Solution: Drop null values using building_id column

In [None]:
cty_data.head(10)

Drop null building ids

In [None]:
# # this doesn't work since value is 'nan' not NaN
# cty_data.dropna(subset=['building_id'], inplace=True)

# instead
cty_data = cty_data[cty_data['building_id'] != 'nan']

In [None]:
cty_data.head(10)

Reassess duplicates

In [None]:
print(cty_data.shape)  # (476300, 16)
# still duplicate building ids
print(cty_data['building_id'].nunique())  # 475110

In [None]:
# get target # of buildings
target_num_buildings = cty_data[cty_data['fipco'] == 'CA085']['building_id'].nunique()
target_num_buildings

It looks like the duplicate values are arising from the merge (on APN) of county data and Parcels 2018 data.

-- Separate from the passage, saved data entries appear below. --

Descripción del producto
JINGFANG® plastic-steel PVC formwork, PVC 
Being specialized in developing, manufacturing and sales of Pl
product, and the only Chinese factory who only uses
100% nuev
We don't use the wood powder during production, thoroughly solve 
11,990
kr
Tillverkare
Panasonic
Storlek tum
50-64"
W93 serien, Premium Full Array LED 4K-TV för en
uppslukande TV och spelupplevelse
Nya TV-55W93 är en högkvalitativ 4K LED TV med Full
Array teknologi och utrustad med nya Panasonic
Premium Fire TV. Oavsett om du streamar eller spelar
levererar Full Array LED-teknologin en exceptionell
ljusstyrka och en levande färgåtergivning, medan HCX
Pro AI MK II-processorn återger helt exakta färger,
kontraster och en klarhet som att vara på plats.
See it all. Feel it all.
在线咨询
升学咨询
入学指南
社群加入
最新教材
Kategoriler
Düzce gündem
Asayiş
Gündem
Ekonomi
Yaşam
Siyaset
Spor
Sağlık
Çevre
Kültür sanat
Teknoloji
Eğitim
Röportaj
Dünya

Parcels 2018 appears to have APNs for Marin (fipco CA041) and San Francisco (fipco CA075) that match Santa Clara APNs

In [None]:
vcs = cty_data.groupby('building_id').size().sort_values(ascending=False)
dup_data = cty_data[cty_data['building_id'].isin(vcs[vcs > 1].index)]
dup_data.head()

Now it looks like duplicate values are arising from the same merge, but this time the problem is a many to one joinid:apn relationship.

This is only the case for one APN: 13241104

Solution: select one of the joinids as the correct one (verify with Parcels 2018 which one ought to be chosen)

In [None]:
print(dup_data['fipco'].value_counts())
sc_dups = dup_data[dup_data['fipco'] == 'CA085']

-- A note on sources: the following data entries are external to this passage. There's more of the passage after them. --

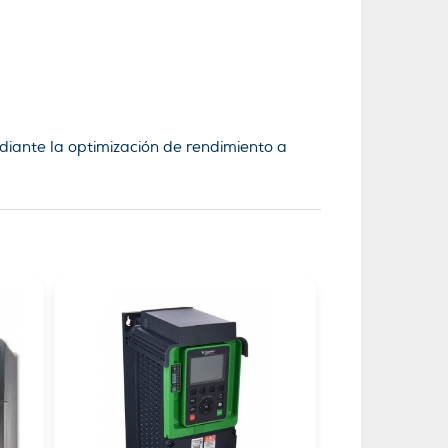
diante la optimización de rendimiento a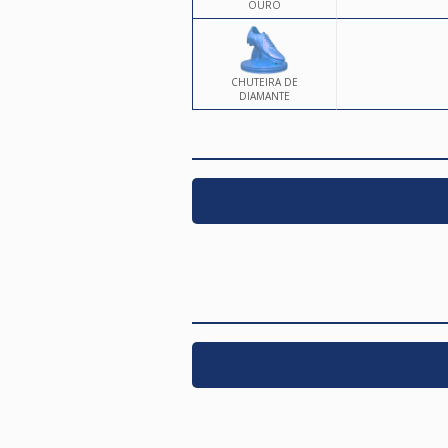
OURO
CHUTEIRA DE
DIAMANTE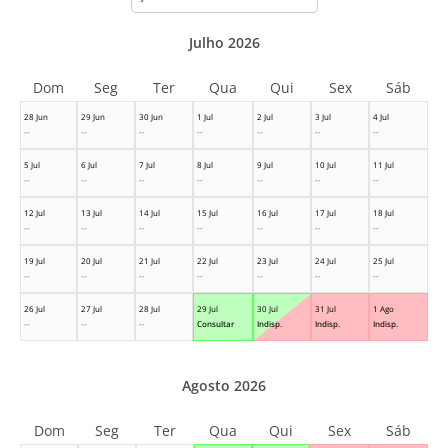
month
Julho 2026
Dom
Seg
Ter
Qua
Qui
Sex
Sáb
28 Jun
29 Jun
30 Jun
1 Jul
2 Jul
3 Jul
4 Jul
--
--
--
--
--
--
--
5 Jul
6 Jul
7 Jul
8 Jul
9 Jul
10 Jul
11 Jul
--
--
--
--
--
--
--
12 Jul
13 Jul
14 Jul
15 Jul
16 Jul
17 Jul
18 Jul
--
--
--
--
--
--
--
19 Jul
20 Jul
21 Jul
22 Jul
23 Jul
24 Jul
25 Jul
--
--
--
--
--
--
--
26 Jul
27 Jul
28 Jul
29 Jul
30 Jul
31 Jul
1 Ago
--
--
--
Consultar
Indisp.
Indisp.
Indisp.
Agosto 2026
Dom
Seg
Ter
Qua
Qui
Sex
Sáb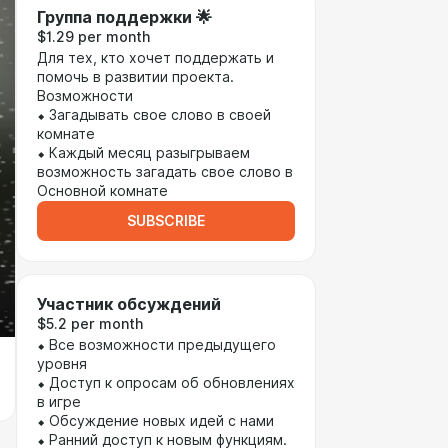
Группа поддержки 🌟
$1.29 per month
Для тех, кто хочет поддержать и
помочь в развитии проекта.
Возможности
⬥ Загадывать свое слово в своей
комнате
⬥ Каждый месяц разыгрываем
возможность загадать свое слово в
Основной комнате
SUBSCRIBE
Участник обсуждений
$5.2 per month
⬥ Все возможности предыдущего
уровня
⬥ Доступ к опросам об обновлениях
в игре
⬥ Обсуждение новых идей с нами
⬥ Ранний доступ к новым функциям.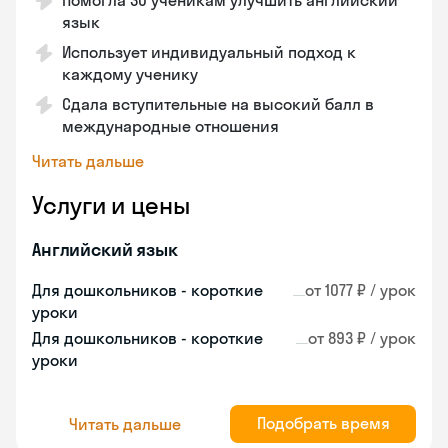
Помогла 30 ученикам улучшить английский
язык
Использует индивидуальный подход к
каждому ученику
Сдала вступительные на высокий балл в
международные отношения
Читать дальше
Услуги и цены
Английский язык
Для дошкольников - короткие
от 1077 ₽ / урок
уроки
Для дошкольников - короткие
от 893 ₽ / урок
уроки
Подобрать время
Читать дальше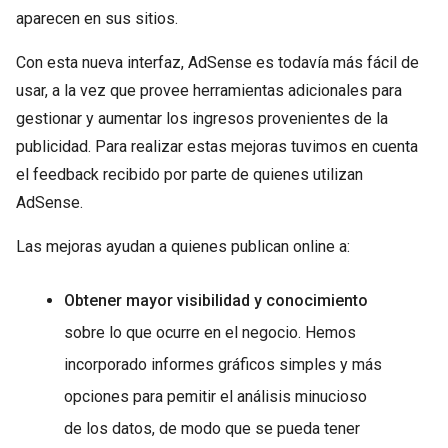
aparecen en sus sitios.
Con esta nueva interfaz, AdSense es todavía más fácil de
usar, a la vez que provee herramientas adicionales para
gestionar y aumentar los ingresos provenientes de la
publicidad. Para realizar estas mejoras tuvimos en cuenta
el feedback recibido por parte de quienes utilizan
AdSense.
Las mejoras ayudan a quienes publican online a:
Obtener mayor visibilidad y conocimiento
sobre lo que ocurre en el negocio. Hemos
incorporado informes gráficos simples y más
opciones para pemitir el análisis minucioso
de los datos, de modo que se pueda tener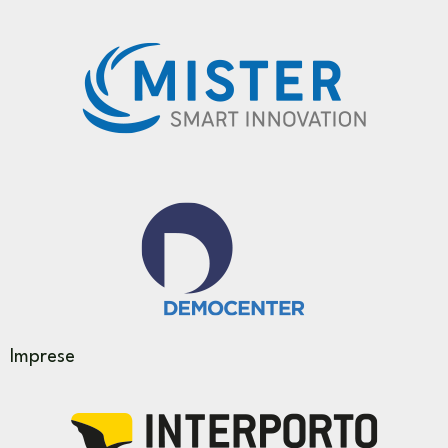
Imprese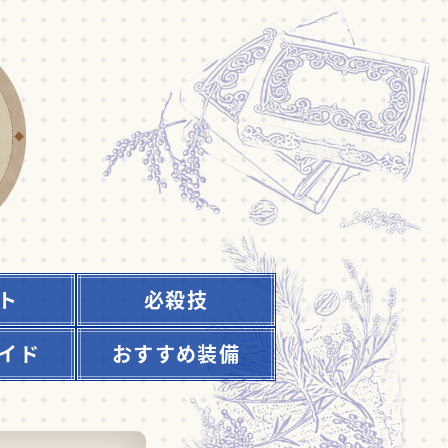
ト
必殺技
イド
おすすめ装備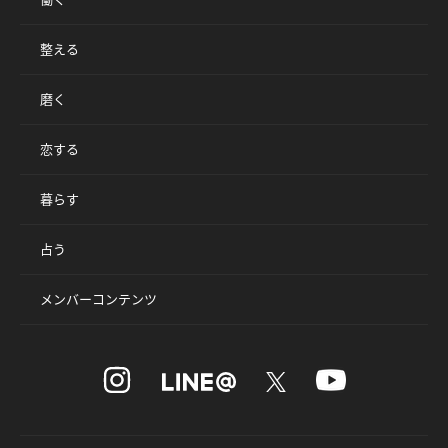
整える
磨く
恋する
暮らす
占う
メンバーコンテンツ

vcs1 = sc_dups.groupby('building_id').size().sort_values(ascending=False)
dup_sc = sc_dups[sc_dups['building_id'].isin(vcs1[vcs1 > 1].index)]
print(dup_sc['apn'].unique())
dup_sc

### Create cleaned version of data

In [None]:
non_dup = cty_data[cty_data['building_id'].isin(vcs[vcs == 1].index)]
sc_nondup = sc_dups[sc_dups['building_id'].isin(vcs1[vcs1 == 1].index)]

buildings = pd.concat([non_dup, sc_nondup, dup_sc.iloc[[0]]])
buildings = buildings[buildings['fipco'] == 'CA085']

In [None]:
buildings = buildings[buildings['fipco'] == 'CA085']
# building id is now unique
assert len(buildings) == target_num_buildings

### Check match with Parcels 2018 data

In [None]:
# without match in Parcels 2018: AL, MI, LI, RE, CO, SM, MO, WA, HO

d = {'SJ': 'San Jose',
     'SC': 'Santa Clara',
     'SU': 'Sunnyvale',
     'PA': 'Palo Alto',
     'MV': 'Mountain View',
     'ST': None,
     'LA': 'Los Altos',
     'AL': None,
     'LH': 'Los Altos Hills',
     'PV': 'Portola Valley',
     'MI': None,
     'CA': 'Campbell',
     'CU': 'Cupertino',
     'LG': 'Los Gatos',
     'SA': 'Saratoga',
     'MS': 'Monte Sereno',
     'LI': None,
     'MH': 'Morgan Hill',
     'RE': None,
     'GI': 'Gilroy',
     'CO': None,
     'SM': None,
     'MO': None,
     'WA': None,
     'HO': None}

In [None]:
missing_jurisdict = list(set(buildings['jurisdict'].unique()).difference(set(d.values())))
missing_jurisdict

In [None]:
for j in missing_jurisdict:
    print(j, '\n')
    print(buildings[buildings['jurisdict'] == j]['jurisdiction_cty'].value_counts())
    print('\n')

In [None]:
buildings['juris_compare'] = buildings['jurisdiction_cty'] + ' ' + buildings['jurisdict']
buildings['juris_compare'].value_counts()

In [None]:
for k, v in d.items():
    print('\n', v)
    print(buildings[buildings['jurisdiction_cty'] == k]['jurisdict'].value_counts(dropna=False))

In [None]:
buildings.to_csv('urbanim_buildings_proc.csv', index=False)